Eating disorders, rheumatoid arthritis, certain malignancies, and Sjogren’s syndrome, an immune system illness that produces dry mouth, are among other problems that may be connected to oral health.
In particular, if you’ve recently been unwell or have a chronic illness like diabetes, like diabetes, tell your dentist about any drugs you’re taking as well as any changes in your general health.

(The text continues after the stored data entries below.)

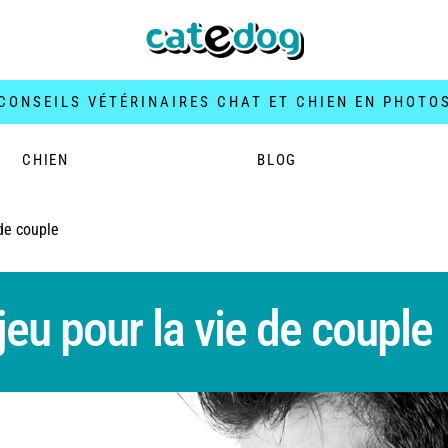
CONSEILS VÉTÉRINAIRES CHAT ET CHIEN EN PHOTO
CHIEN
BLOG
 de couple
jeu pour la vie de couple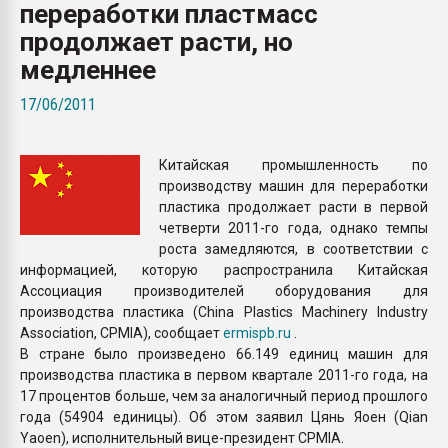
переработки пластмасс
Всё, что касается выду
бутылок
продолжает расти, но
медленнее
ПЕРЕЙТИ НА 
17/06/2011
Китайская промышленность по
производству машин для переработки
пластика продолжает расти в первой
четверти 2011-го года, однако темпы
роста замедляются, в соответствии с
информацией, которую распространила Китайская
Ассоциация производителей оборудования для
производства пластика (China Plastics Machinery Industry
Association, CPMIA), сообщает
ermispb.ru
.
В стране было произведено 66.149 единиц машин для
производства пластика в первом квартале 2011-го года, на
17 процентов больше, чем за аналогичный период прошлого
года (54904 единицы). Об этом заявил Цянь Яоен (Qian
Yaoen), исполнительный вице-президент CPMIA.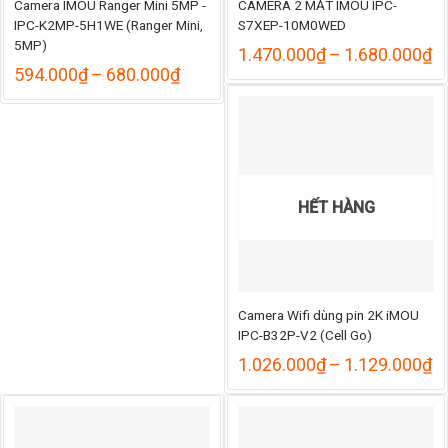
Camera IMOU Ranger Mini 5MP -
CAMERA 2 MẮT IMOU IPC-
IPC-K2MP-5H1WE (Ranger Mini,
S7XEP-10M0WED
5MP)
K
1.470.000
₫
–
1.680.000
₫
gi
Khoảng
594.000
₫
–
680.000
₫
từ
giá:
1
từ
đ
594.000₫
1
đến
680.000₫
HẾT HÀNG
Camera Wifi dùng pin 2K iMOU
IPC-B32P-V2 (Cell Go)
K
1.026.000
₫
–
1.129.000
₫
gi
từ
1
đ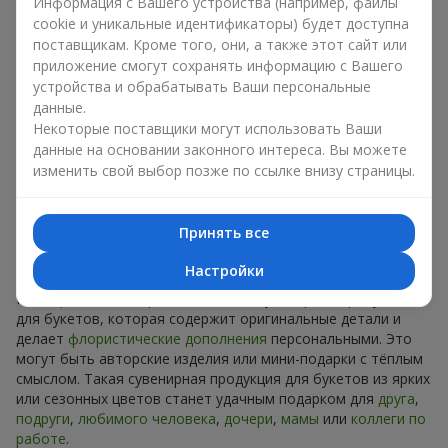
Сувениры к букетам на разные
Информация с Вашего устройства (например, файлы
cookie и уникальные идентификаторы) будет доступна
праздники
поставщикам. Кроме того, они, а также этот сайт или
приложение смогут сохранять информацию с Вашего
Праздник задаёт настроение, а сувенирная продукция для
устройства и обрабатывать Ваши персональные
букетов его подчёркивает. Именно поэтому сувениры к
данные.
цветам часто выбирают с учётом даты и события. В нашем
Некоторые поставщики могут использовать Ваши
ассортименте найдётся сувенирная продукция для букетов,
данные на основании законного интереса. Вы можете
которая подойдёт к любому празднику и может быть
изменить свой выбор позже по ссылке внизу страницы.
рассчитана на любой бюджет.
Сувенирная продукция к
Принять все
букетам на День рождения
Настройки
К
дню рождения
хорошо подходит сувенирная продукция
для букетов, которая содержит оригинальные детали и
делает
флористические дополнения
персональными. Это
могут быть авторские изделия или мини-подарки с тёплым
смыслом. Такая сувенирная продукция для букетов из ярких
или сезонных цветов станет удачным подарком для
друга
,
подруги
,
любимого человека
,
дочери
,
мамы
или
коллеги по
работе
.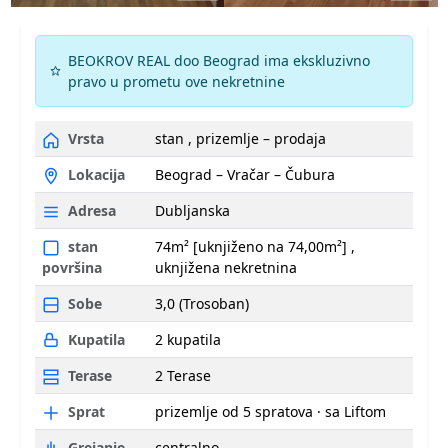
BEOKROV REAL doo Beograd ima ekskluzivno
pravo u prometu ove nekretnine
Vrsta
stan , prizemlje – prodaja
Lokacija
Beograd – Vračar – Čubura
Adresa
Dubljanska
stan
74m² [uknjiženo na 74,00m²] ,
uknjižena nekretnina
površina
Sobe
3,0 (Trosoban)
Kupatila
2 kupatila
Terase
2 Terase
Sprat
prizemlje od 5 spratova · sa Liftom
Grejanje
centralno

How can I protect my oral health?
Your teeth will last the rest of your life. These are some actions you can do to keep your mouth healthy and your teeth strong.
- Brush your teeth with fluoride toothpaste and drink fluoridated water.
- Maintain proper dental hygiene. To eliminate dental plaque, brush your teeth thoroughly twice a day and floss once a day in between your teeth.
- Even if you have natural teeth or dentures, go to the dentist at least once a year and get regular dental checkups.
- Use no tobacco products at all. Quit smoking if you do.
- Restrict your intake of alcoholic and caffeinated beverages.
- Work to keep diabetes under control if you have it. This lowers the chance of developing other issues, such gum disease. Your blood sugar may be reduced with the aid of gum disease therapy.
- See your doctor about switching to a new medication if the adverse effect of your current one is dry mouth. If you can’t prevent it, avoid alcohol and cigarette use and drink lots of water. You should also chew sugarless gum.
- If your sense of taste or smell suddenly changes, consult a physician or a dentist.
- While caring for an elderly person, assist them with tooth brushing and flossing if they are unable to do it on their own.
In addition, call your dentist straight away if you have a concern with your dental health. Maintaining good oral health is an investment in your whole wellbeing.